For a subscription business, revenue analytics offer powerful insights into growth and sales. Subscription and billing systems are uniquely positioned in a business’s stack, flanked by the product, the customer and the bank on three sides. The analytics that a billing system can provide therefore can uncover the causality behind revenue as opposed to proxies like product usage and click tales that traditional analytics provide.

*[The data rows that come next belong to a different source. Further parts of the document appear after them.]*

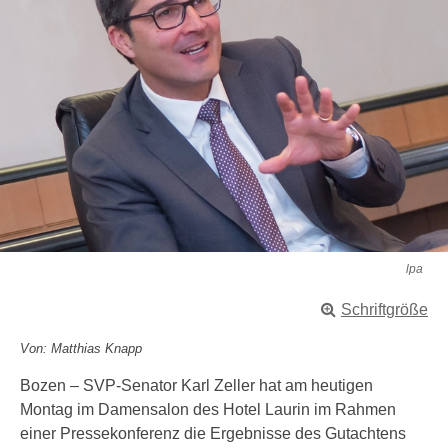
lpa
Schriftgröße
Von: Matthias Knapp
Bozen – SVP-Senator Karl Zeller hat am heutigen
Montag im Damensalon des Hotel Laurin im Rahmen
einer Pressekonferenz die Ergebnisse des Gutachtens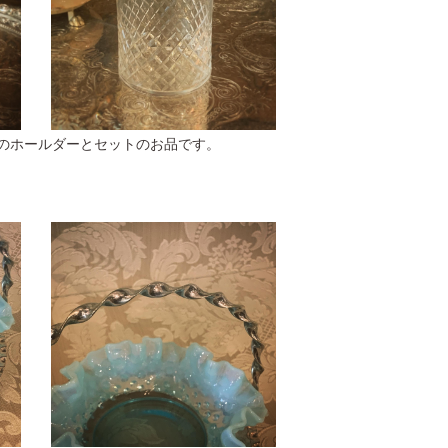
のホールダーとセットのお品です。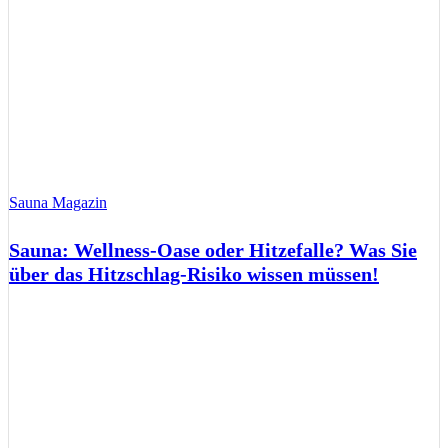
Sauna Magazin
Sauna: Wellness-Oase oder Hitzefalle? Was Sie
über das Hitzschlag-Risiko wissen müssen!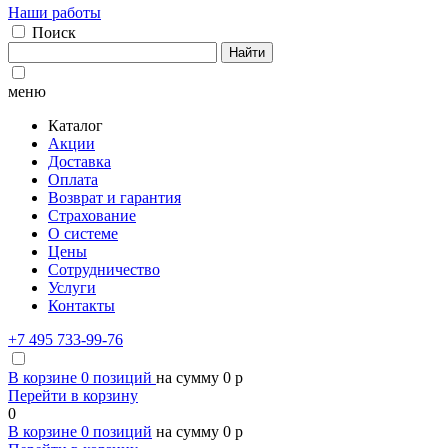
Наши работы
Поиск
Найти
меню
Каталог
Акции
Доставка
Оплата
Возврат и гарантия
Страхование
О системе
Цены
Сотрудничество
Услуги
Контакты
+7 495 733-99-76
В корзине
0
позиций
на сумму
0
p
Перейти в корзину
0
В корзине
0
позиций
на сумму
0
p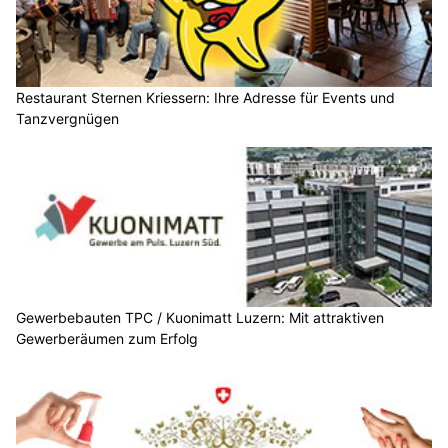
Restaurant Sternen Kriessern: Ihre Adresse für Events und
Tanzvergnügen
Gewerbebauten TPC / Kuonimatt Luzern: Mit attraktiven
Gewerberäumen zum Erfolg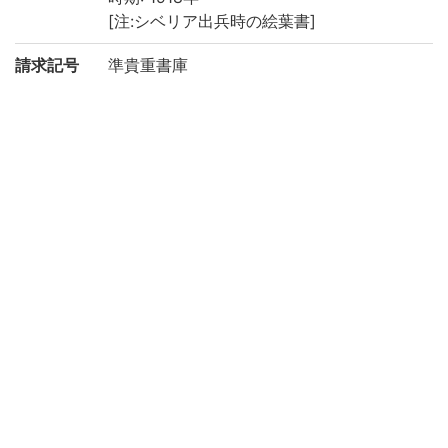
[注:シベリア出兵時の絵葉書]
請求記号
準貴重書庫
登録番号
200022895548
リストNO
445
権利関係
二次利用
https://rmda.kulib.kyoto-u.ac.jp/reuse
方法
所蔵
京都大学附属図書館 Main Library, Kyoto U
niversity
コレクシ
絵葉書からみるアジア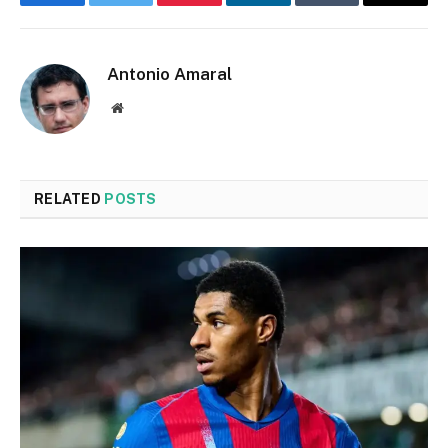
Facebook
Twitter
Pinterest
LinkedIn
Tumblr
Email
Antonio Amaral
Website
RELATED
POSTS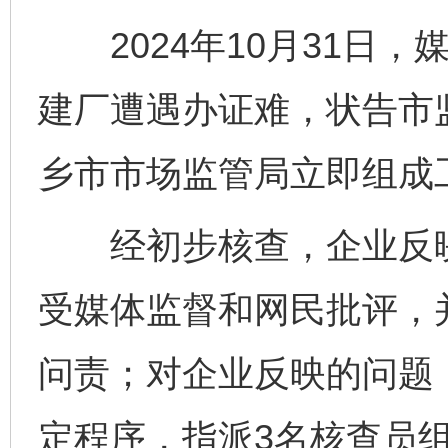
2024年10月31日，
建厂遭遇办证难，状告市
乡市市场监管局立即组成
经初步核查，企业反映
受媒体监督和网民批评，
问责；对企业反映的问题
定程序，指派3名核查员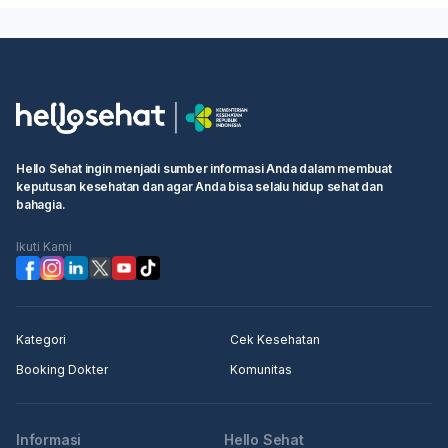
Hello Sehat ingin menjadi sumber informasi Anda dalam membuat
keputusan kesehatan dan agar Anda bisa selalu hidup sehat dan
bahagia.
Ikuti Kami
Kategori
Cek Kesehatan
Booking Dokter
Komunitas
Informasi
Hello Sehat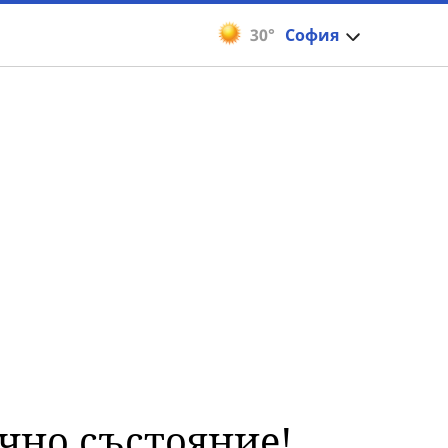
30°
София
ично състояние!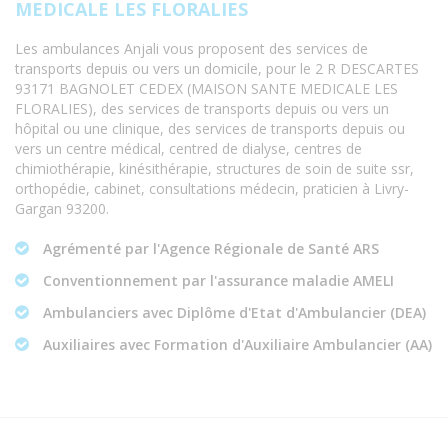
MEDICALE LES FLORALIES
Les ambulances Anjali vous proposent des services de
transports depuis ou vers un domicile, pour le 2 R DESCARTES
93171 BAGNOLET CEDEX (MAISON SANTE MEDICALE LES
FLORALIES), des services de transports depuis ou vers un
hôpital ou une clinique, des services de transports depuis ou
vers un centre médical, centred de dialyse, centres de
chimiothérapie, kinésithérapie, structures de soin de suite ssr,
orthopédie, cabinet, consultations médecin, praticien à Livry-
Gargan 93200.
Agrémenté par l'Agence Régionale de Santé ARS
Conventionnement par l'assurance maladie AMELI
Ambulanciers avec Diplôme d'Etat d'Ambulancier (DEA)
Auxiliaires avec Formation d'Auxiliaire Ambulancier (AA)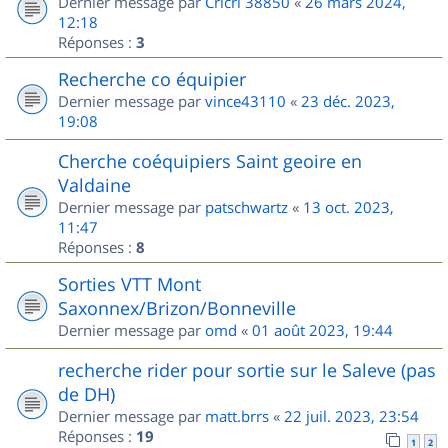
Dernier message par
Cricri 38850
«
26 mars 2024,
12:18
Réponses :
3
Recherche co équipier
Dernier message par
vince43110
«
23 déc. 2023,
19:08
Cherche coéquipiers Saint geoire en
Valdaine
Dernier message par
patschwartz
«
13 oct. 2023,
11:47
Réponses :
8
Sorties VTT Mont
Saxonnex/Brizon/Bonneville
Dernier message par
omd
«
01 août 2023, 19:44
recherche rider pour sortie sur le Saleve (pas
de DH)
Dernier message par
matt.brrs
«
22 juil. 2023, 23:54
Réponses :
19
1
2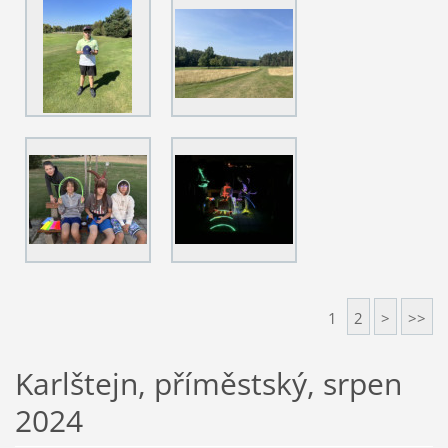
1
2
>
>>
Karlštejn, příměstský, srpen
2024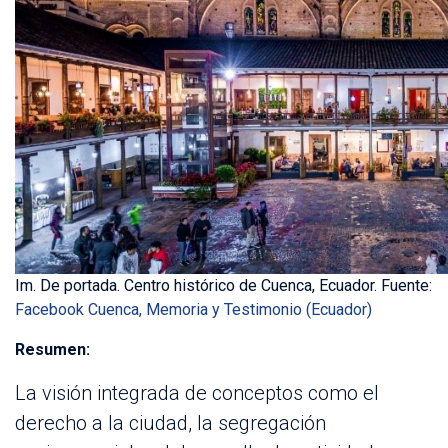
Im. De portada. Centro histórico de Cuenca, Ecuador. Fuente:
Facebook Cuenca, Memoria y Testimonio (Ecuador)
Resumen:
La visión integrada de conceptos como el
derecho a la ciudad, la segregación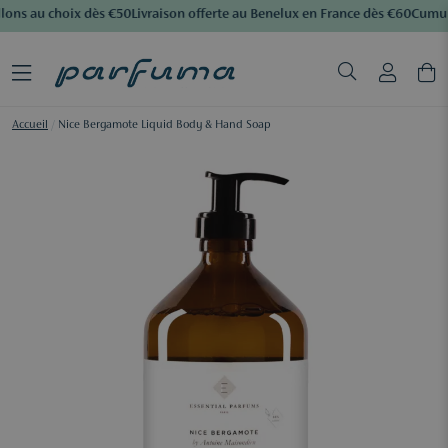
lons au choix dès €50
Livraison offerte au Benelux en France dès €60
Cumule
Accueil
/
Nice Bergamote Liquid Body & Hand Soap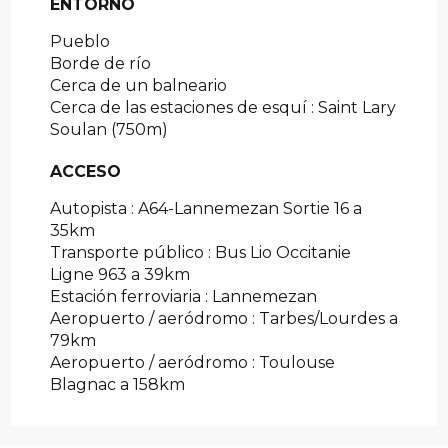
ENTORNO
ENTORNO
Pueblo
Borde de río
Cerca de un balneario
Cerca de las estaciones de esquí :
Saint Lary
Soulan
(750m)
ACCESO
ACCESO
Autopista : A64-Lannemezan Sortie 16 a
35km
Transporte público : Bus Lio Occitanie
Ligne 963 a 39km
Estación ferroviaria : Lannemezan
Aeropuerto / aeródromo : Tarbes/Lourdes a
79km
Aeropuerto / aeródromo : Toulouse
Blagnac a 158km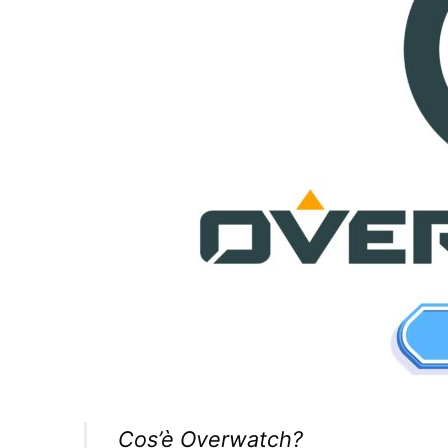
Cos’è Overwatch?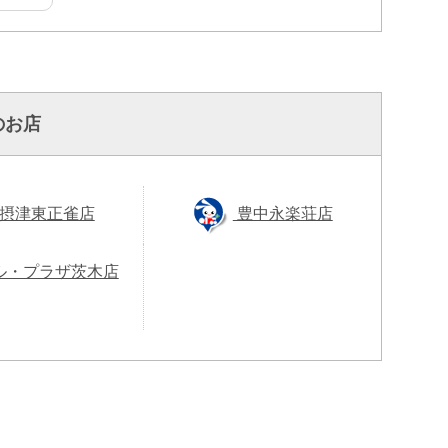
のお店
摂津東正雀店
豊中永楽荘店
ル・プラザ茨木店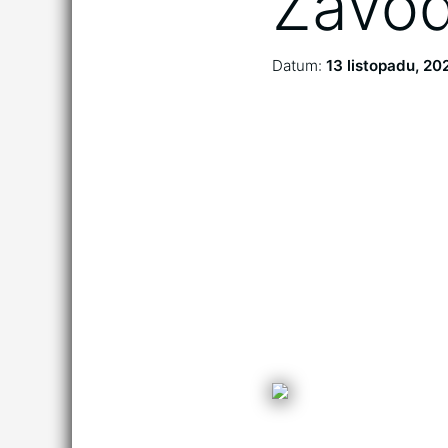
Zavo
Datum:
13 listopadu, 20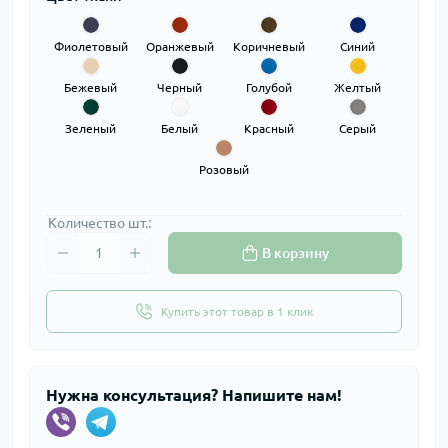
Фиолетовый
Оранжевый
Коричневый
Синий
Бежевый
Черный
Голубой
Желтый
Зеленый
Белый
Красный
Серый
Розовый
Количество шт.:
В корзину
Купить этот товар в 1 клик
Нужна консультация? Напишите нам!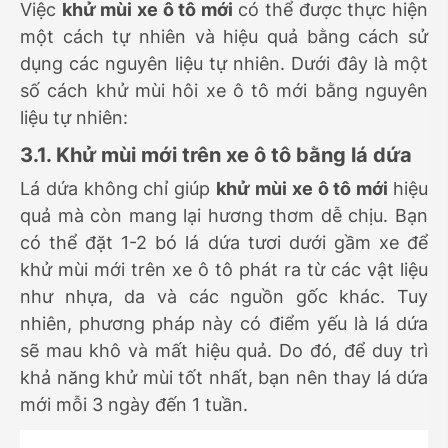
Việc
khử mùi xe ô tô mới
có thể được thực hiện
một cách tự nhiên và hiệu quả bằng cách sử
dụng các nguyên liệu tự nhiên. Dưới đây là một
số cách khử mùi hôi xe ô tô mới bằng nguyên
liệu tự nhiên:
3.1. Khử mùi mới trên xe ô tô bằng lá dứa
Lá dứa không chỉ giúp
khử mùi xe ô tô mới
hiệu
quả mà còn mang lại hương thơm dễ chịu. Bạn
có thể đặt 1-2 bó lá dứa tươi dưới gầm xe để
khử mùi mới trên xe ô tô phát ra từ các vật liệu
như nhựa, da và các nguồn gốc khác. Tuy
nhiên, phương pháp này có điểm yếu là lá dứa
sẽ mau khô và mất hiệu quả. Do đó, để duy trì
khả năng khử mùi tốt nhất, bạn nên thay lá dứa
mới mỗi 3 ngày đến 1 tuần.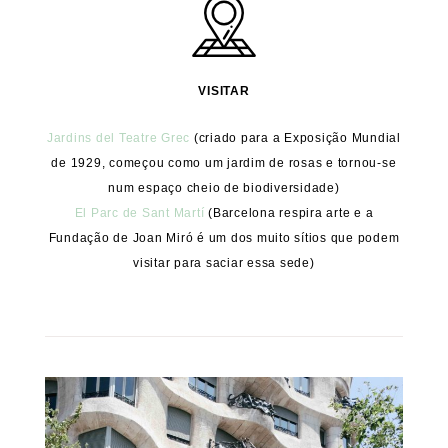
VISITAR
Jardins del Teatre Grec
(criado para a Exposição Mundial
de 1929, começou como um jardim de rosas e tornou-se
num espaço cheio de biodiversidade)
El Parc de Sant Martí
(Barcelona respira arte e a
Fundação de Joan Miró é um dos muito sítios que podem
visitar para saciar essa sede)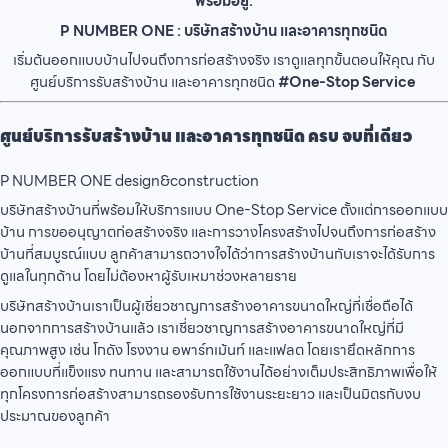
พร้อมอยู่.
P NUMBER ONE : บริษัทสร้างบ้าน และอาคารทุกชนิด
เริ่มต้นออกแบบบ้านไปจนถึงการก่อสร้างจริง เราดูแลทุกขั้นตอนให้คุณ กับ
ศูนย์บริการรับสร้างบ้าน และอาคารทุกชนิด
#One-Stop Service
ศูนย์บริการรับสร้างบ้าน และอาคารทุกชนิด ครบ จบที่เดียว
P NUMBER ONE design&construction
บริษัทสร้างบ้านที่พร้อมให้บริการแบบ One-Stop Service ตั้งแต่การออกแบบ
บ้าน การขออนุญาตก่อสร้างจริง และการวางโครงสร้างไปจนถึงการก่อสร้าง
บ้านที่สมบูรณ์แบบ ลูกค้าสามารถวางใจได้ว่าการสร้างบ้านกับเราจะได้รับการ
ดูแลในทุกด้าน โดยไม่ต้องหาผู้รับเหมาช่วงหลายราย
บริษัทสร้างบ้านเราเป็นผู้เชี่ยวชาญการสร้างอาคารขนาดใหญ่ที่เชื่อถือได้
นอกจากการสร้างบ้านแล้ว เราเชี่ยวชาญการสร้างอาคารขนาดใหญ่ที่มี
คุณภาพสูง เช่น โกดัง โรงงาน อพาร์ทเม้นท์ และแฟลต โดยเรายึดหลักการ
ออกแบบที่แข็งแรง ทนทาน และสามารถใช้งานได้อย่างเต็มประสิทธิภาพเพื่อให้
ทุกโครงการก่อสร้างสามารถรองรับการใช้งานระยะยาว และเป็นมิตรกับงบ
ประมาณของลูกค้า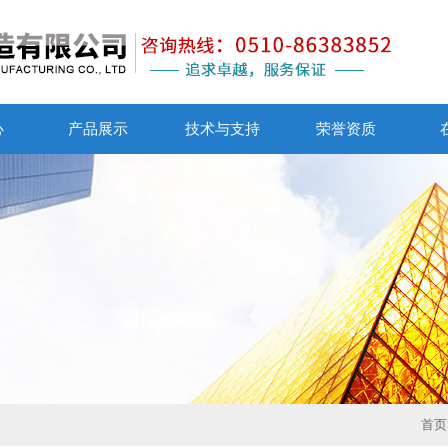
心
产品展示
技术与支持
荣誉资质
首页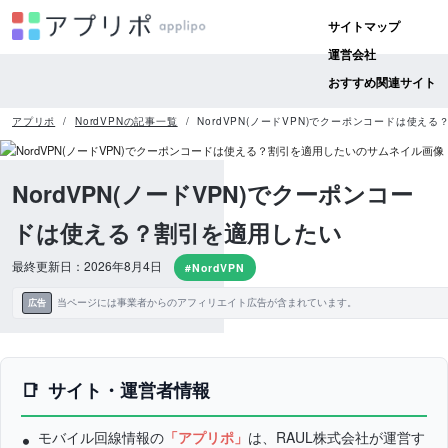
サイトマップ
運営会社
おすすめ関連サイト
アプリポ
NordVPNの記事一覧
NordVPN(ノードVPN)でクーポンコードは使え
NordVPN(ノードVPN)でクーポンコー
ドは使える？割引を適用したい
最終更新日：2026年8月4日
#NordVPN
当ページには事業者からのアフィリエイト広告が含まれています。
広告
サイト・運営者情報
モバイル回線情報の
「アプリポ」
は、RAUL株式会社が運営す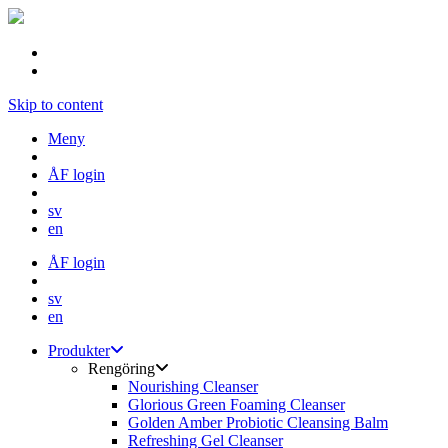
Skip to content
Meny
ÅF login
sv
en
ÅF login
sv
en
Produkter
Rengöring
Nourishing Cleanser
Glorious Green Foaming Cleanser
Golden Amber Probiotic Cleansing Balm
Refreshing Gel Cleanser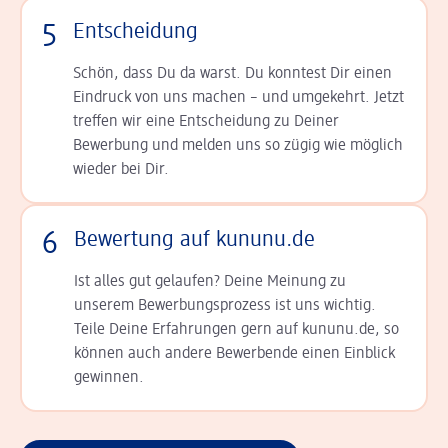
5
Entscheidung
Schön, dass Du da warst. Du konntest Dir einen
Ein­druck von uns machen – und umgekehrt. Jetzt
tref­fen wir eine Entscheidung zu Deiner
Bewerbung und melden uns so zügig wie möglich
wieder bei Dir.
6
Bewertung auf kununu.de
Ist alles gut gelaufen? Deine Meinung zu
unserem Bewerbungsprozess ist uns wichtig.
Teile Deine Erfahrungen gern auf kununu.de, so
können auch andere Bewerbende einen Einblick
gewinnen.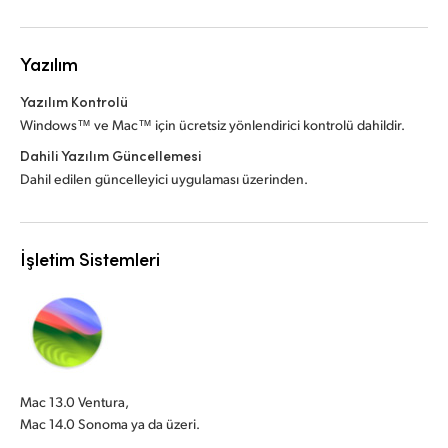
Yazılım
Yazılım Kontrolü
Windows™ ve Mac™ için ücretsiz yönlendirici kontrolü dahildir.
Dahili Yazılım Güncellemesi
Dahil edilen güncelleyici uygulaması üzerinden.
İşletim Sistemleri
Mac 13.0 Ventura,
Mac 14.0 Sonoma ya da üzeri.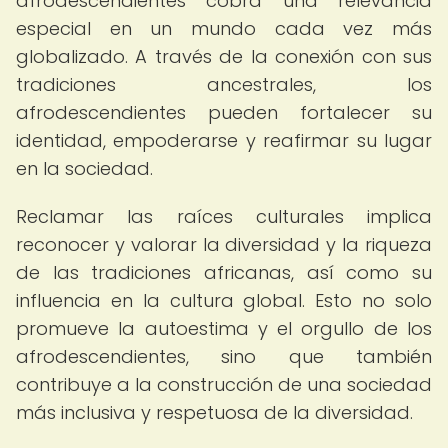
afrodescendientes cobra una relevancia
especial en un mundo cada vez más
globalizado. A través de la conexión con sus
tradiciones ancestrales, los
afrodescendientes pueden fortalecer su
identidad, empoderarse y reafirmar su lugar
en la sociedad.
Reclamar las raíces culturales implica
reconocer y valorar la diversidad y la riqueza
de las tradiciones africanas, así como su
influencia en la cultura global. Esto no solo
promueve la autoestima y el orgullo de los
afrodescendientes, sino que también
contribuye a la construcción de una sociedad
más inclusiva y respetuosa de la diversidad.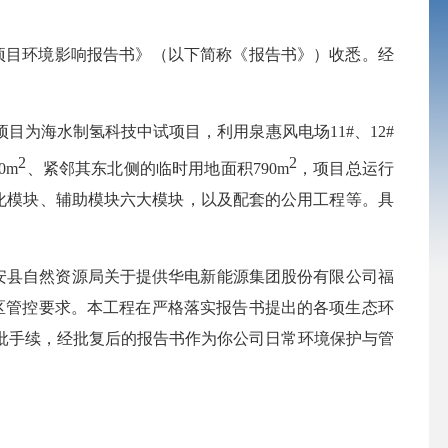
项目环境影响报告书》（以下简称
《
报告书
》
）收悉。经
本项目为海水制氢科技中试项目
，
利用泉惠风电场
11#、12#
2
2
0m
、紧邻其东北侧的临时用地面积
790m
，项目
总运行
化模块、辅助模块
六大模块，以及配套的公用工程等。具
安县自然资源局关于提供华电新能源集团股份有限公司福
区管控要求。本工程在严格落实报告书提出的各项生态环
批手续，经批复后的报告书作为你公司日常环境保护与管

And, what it uncovers can provide strategic direction for various business functions from customer success, marketing, product, to sales.
How do you work with Data Science and AI/ML to improve your revenue platform?
Each day, we log more than 8GB of information about interactions between our customers and their end-users. Due to the sensitive nature of the information, we have different access levels.
Today, data science plays an important role in informing our roadmap. Our capability to build our new modules better is partly derived from knowing what happened previously. We act on a powerful data set, especially when it comes to revenue recovery, payment performance etc. We’re forming our own team for the same.
Thank you, Krish, for chatting with us about your product roadmap for 2018-2020 and your insights on automation and data science-driven revenue management systems.